67. The method of any one of claims 64-66, wherein the cage protein comprises the cage protein of claim 47.

68. A method for designing a biosensor, cage protein, or key protein comprising the steps of any method described herein.

69. A nucleic acid encoding the cage protein or key protein of any of the preceding claims.

70. An expression vector comprising the nucleic acid of claim 69 operatively linked to a suitable control element, such as a promoter.

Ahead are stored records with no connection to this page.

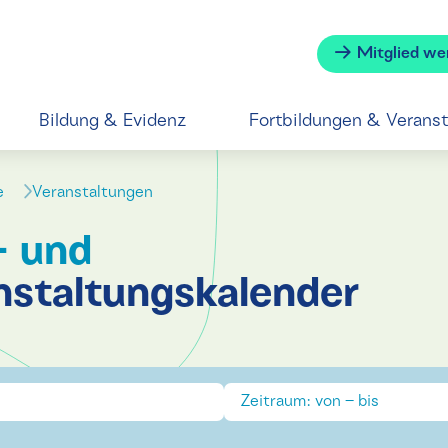
Mitglied we
Bildung & Evidenz
Fortbildungen & Verans
se
Veranstaltungen
- und
nstaltungskalender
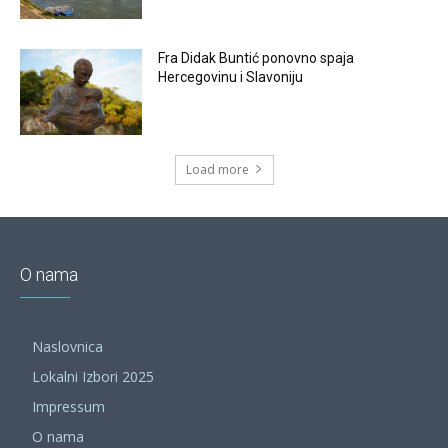
Fra Didak Buntić ponovno spaja
Hercegovinu i Slavoniju
Load more
O nama
Naslovnica
Lokalni Izbori 2025
Impressum
O nama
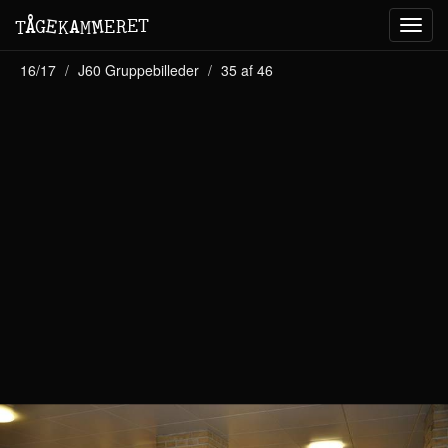
M
A
E
T
Å
E
G
E
R
T
K
M
Toggl
navig
16/17
J60 Gruppebilleder
35 af 46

71. A cell comprising the cage protein, key protein, composition, nucleic acid, or expression vector of any preceding claim.

72. A pharmaceutical composition comprising the cage protein, key protein, composition, nucleic acid, expression vector, or cell of any preceding claim, and a pharmaceutically acceptable carrier.

73. An epitope, comprising or consisting of the amino acid sequence of SEQ ID NO: 27384

74. A method for detecting Troponin I in a sample, comprising contacting a biological sample with the epitope of claim 73 under conditions suitable to promote binding of Troponin I in the sample to the epitope to form a binding complex, and detecting binding complexes that demonstrate presence of Troponin I in the sample.